Write out the stretch of lines below that begins at the line with "How to Purchase" and ends at the line with "You can check the sales sites for the rel", including both, exactly as given and nothing more.
***** RECORDS PROVIDED *****
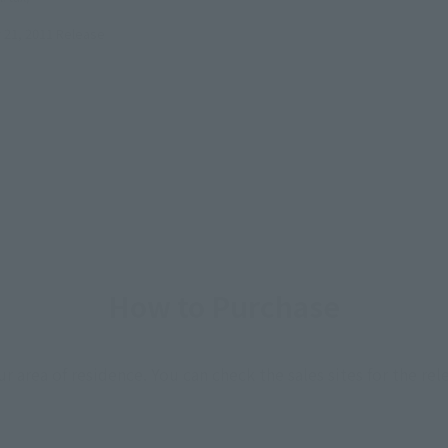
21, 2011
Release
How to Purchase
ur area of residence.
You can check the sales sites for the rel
*****
***** RECORDS PROVIDED *****
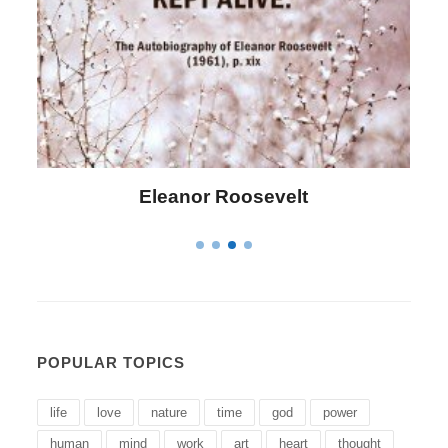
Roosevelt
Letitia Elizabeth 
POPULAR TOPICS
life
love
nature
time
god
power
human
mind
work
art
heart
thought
*****
**SOLUTION TO THIS TASK:**
How to Purchase
ur area of residence.
You can check the sales sites for the rel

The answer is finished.